● ABOUT THIS EXERCISE
Repeat exactly, and only, the lines from the one holding "Asset Management" through the last line of the records below.

======== MATERIAL FOR THIS TASK ========

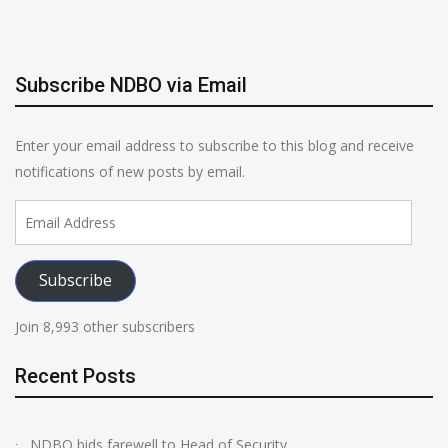
Subscribe NDBO via Email
Enter your email address to subscribe to this blog and receive
notifications of new posts by email.
Email
Address
Subscribe
Join 8,993 other subscribers
Recent Posts
NDBO bids farewell to Head of Security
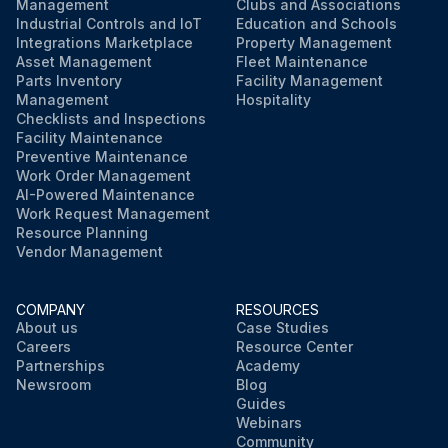
Management
Clubs and Associations
Industrial Controls and IoT
Education and Schools
Integrations Marketplace
Property Management
Asset Management
Fleet Maintenance
Parts Inventory
Facility Management
Management
Hospitality
Checklists and Inspections
Facility Maintenance
Preventive Maintenance
Work Order Management
AI-Powered Maintenance
Work Request Management
Resource Planning
Vendor Management
COMPANY
RESOURCES
About us
Case Studies
Careers
Resource Center
Partnerships
Academy
Newsroom
Blog
Guides
Webinars
Community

========

● FINISHED EXERCISE
Asset Management
Fleet Maintenance
Parts Inventory
Facility Management
Management
Hospitality
Checklists and Inspections
Facility Maintenance
Preventive Maintenance
Work Order Management
AI-Powered Maintenance
Work Request Management
Resource Planning
Vendor Management
COMPANY
RESOURCES
About us
Case Studies
Careers
Resource Center
Partnerships
Academy
Newsroom
Blog
Guides
Webinars
Community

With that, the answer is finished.